Sometime I think I’m about the only person in the world not absolutely terrified by the loss of privacy. It’s a little to me about the fear or animosity toward cops. Some people seem to treat police like enemies. Sure, occasionally I panic a bit when driving and I see a patrol car with radar checking speed. I only panic though when I’m not in cruise control and may have not been watching my speed. Other times, I’m wishing they would catch some of these yahoos flying by me as I am maxed out at 76 mph in a 70 zone.
I’m certain there are a lot of people doing things using the Internet that they are not particularly proud of. Is it possible that this lack of privacy may help keep people from doing the things they just as soon their spouse or children or friends or pastor not know about? I was raised with the understanding that somehow, somewhere an eternal record was being kept on my actions. That I will face a day when that record will be replayed in full view of the ultimate judge and perhaps all of humanity. Talk about big data! For many, being given that kind of thought as a young child may seem cruel and lead to vast guilt. Not really, providing that forgiveness and grace are also part of that picture. Buried in the deepest sea and all that.
We seem to have sort of lost the value of teaching about right and wrong, including the thought of some kind of record being kept and some possible disclosure of that record.
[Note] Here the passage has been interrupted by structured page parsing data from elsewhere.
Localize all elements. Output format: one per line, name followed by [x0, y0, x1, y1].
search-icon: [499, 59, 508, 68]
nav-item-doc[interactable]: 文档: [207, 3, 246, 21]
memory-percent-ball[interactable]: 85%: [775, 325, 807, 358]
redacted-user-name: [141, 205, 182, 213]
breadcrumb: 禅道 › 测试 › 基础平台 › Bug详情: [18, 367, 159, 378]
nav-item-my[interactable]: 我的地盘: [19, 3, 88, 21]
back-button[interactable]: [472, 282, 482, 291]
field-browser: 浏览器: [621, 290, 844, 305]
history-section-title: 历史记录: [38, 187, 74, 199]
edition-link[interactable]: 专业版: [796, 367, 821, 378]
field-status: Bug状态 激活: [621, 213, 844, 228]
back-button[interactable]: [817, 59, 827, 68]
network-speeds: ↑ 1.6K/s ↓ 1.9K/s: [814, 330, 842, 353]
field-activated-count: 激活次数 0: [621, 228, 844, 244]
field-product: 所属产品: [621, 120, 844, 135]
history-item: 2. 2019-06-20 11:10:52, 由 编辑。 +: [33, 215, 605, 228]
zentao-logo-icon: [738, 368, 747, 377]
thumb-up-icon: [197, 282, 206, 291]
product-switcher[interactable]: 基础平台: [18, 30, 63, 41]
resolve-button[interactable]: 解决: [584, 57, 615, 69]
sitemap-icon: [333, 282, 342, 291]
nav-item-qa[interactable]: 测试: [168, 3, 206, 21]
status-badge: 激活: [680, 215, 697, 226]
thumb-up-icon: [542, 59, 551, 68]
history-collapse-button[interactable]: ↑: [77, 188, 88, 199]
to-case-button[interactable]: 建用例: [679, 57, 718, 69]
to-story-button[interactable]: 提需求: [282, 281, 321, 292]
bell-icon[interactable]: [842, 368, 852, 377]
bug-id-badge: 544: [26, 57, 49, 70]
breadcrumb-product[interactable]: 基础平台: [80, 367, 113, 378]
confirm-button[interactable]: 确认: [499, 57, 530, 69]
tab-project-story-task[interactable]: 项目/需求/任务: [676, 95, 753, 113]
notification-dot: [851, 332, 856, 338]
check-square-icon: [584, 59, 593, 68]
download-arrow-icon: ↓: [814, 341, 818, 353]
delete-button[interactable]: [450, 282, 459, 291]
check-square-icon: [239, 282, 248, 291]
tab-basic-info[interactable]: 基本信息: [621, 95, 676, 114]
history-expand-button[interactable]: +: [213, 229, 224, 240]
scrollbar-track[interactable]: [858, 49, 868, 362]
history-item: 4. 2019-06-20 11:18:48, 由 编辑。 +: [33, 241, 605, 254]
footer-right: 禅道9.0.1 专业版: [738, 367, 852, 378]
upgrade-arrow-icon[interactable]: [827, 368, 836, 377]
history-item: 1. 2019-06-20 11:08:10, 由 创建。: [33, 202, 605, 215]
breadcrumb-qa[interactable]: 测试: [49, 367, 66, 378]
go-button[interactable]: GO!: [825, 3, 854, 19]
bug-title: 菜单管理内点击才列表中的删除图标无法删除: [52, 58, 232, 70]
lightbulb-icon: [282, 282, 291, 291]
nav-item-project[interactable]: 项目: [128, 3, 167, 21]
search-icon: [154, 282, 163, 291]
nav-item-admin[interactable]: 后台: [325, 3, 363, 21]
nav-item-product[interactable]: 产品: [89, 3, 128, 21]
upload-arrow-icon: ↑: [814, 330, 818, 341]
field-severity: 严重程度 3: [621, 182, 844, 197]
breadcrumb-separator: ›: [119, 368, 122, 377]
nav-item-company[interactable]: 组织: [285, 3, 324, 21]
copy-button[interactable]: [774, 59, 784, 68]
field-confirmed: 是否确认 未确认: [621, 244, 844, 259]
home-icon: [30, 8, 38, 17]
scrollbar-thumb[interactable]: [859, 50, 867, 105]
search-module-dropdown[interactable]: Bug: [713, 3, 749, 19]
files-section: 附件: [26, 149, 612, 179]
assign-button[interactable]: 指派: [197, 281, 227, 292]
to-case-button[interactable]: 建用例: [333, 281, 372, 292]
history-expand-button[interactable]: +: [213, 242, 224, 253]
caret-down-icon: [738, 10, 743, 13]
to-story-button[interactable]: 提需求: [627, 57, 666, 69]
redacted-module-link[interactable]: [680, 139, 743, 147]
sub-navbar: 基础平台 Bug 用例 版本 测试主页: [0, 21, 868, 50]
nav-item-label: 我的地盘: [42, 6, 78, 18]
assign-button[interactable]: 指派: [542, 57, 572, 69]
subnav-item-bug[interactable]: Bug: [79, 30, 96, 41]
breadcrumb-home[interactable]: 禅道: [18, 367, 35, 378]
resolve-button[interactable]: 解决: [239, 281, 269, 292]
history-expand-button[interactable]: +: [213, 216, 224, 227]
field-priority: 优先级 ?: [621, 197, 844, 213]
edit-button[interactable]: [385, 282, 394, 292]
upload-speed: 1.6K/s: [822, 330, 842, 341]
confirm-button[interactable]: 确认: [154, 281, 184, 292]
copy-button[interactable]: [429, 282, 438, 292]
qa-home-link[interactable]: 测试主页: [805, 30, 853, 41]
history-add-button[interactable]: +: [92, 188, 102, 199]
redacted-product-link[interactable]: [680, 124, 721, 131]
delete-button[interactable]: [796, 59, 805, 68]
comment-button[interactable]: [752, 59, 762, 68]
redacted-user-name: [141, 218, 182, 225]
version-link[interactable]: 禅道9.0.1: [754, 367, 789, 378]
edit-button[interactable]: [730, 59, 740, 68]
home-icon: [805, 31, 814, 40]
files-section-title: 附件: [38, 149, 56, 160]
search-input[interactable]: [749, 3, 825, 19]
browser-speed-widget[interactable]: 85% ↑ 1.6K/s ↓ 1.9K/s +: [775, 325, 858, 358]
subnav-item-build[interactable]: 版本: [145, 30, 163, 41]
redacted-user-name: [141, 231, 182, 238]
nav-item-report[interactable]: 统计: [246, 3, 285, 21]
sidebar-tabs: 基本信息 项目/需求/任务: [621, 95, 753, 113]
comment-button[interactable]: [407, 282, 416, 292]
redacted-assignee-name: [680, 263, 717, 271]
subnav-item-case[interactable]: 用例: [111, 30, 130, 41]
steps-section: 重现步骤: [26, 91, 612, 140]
But, that religious teaching is being replaced by a secular equivalent. No doubt the growing recognition of what Schneier is talking about is triggering a lot of fear and guilt. Perhaps it is also serving in some cases as a restraining force. When someone thinks about logging onto that porn site, will they now start thinking about who will know about it when?
There is a difference in the old idea of big data (religious) vs. today’s idea (secular)–I’m not sure where forgiveness and redemption comes in. Wait and see on that one I guess.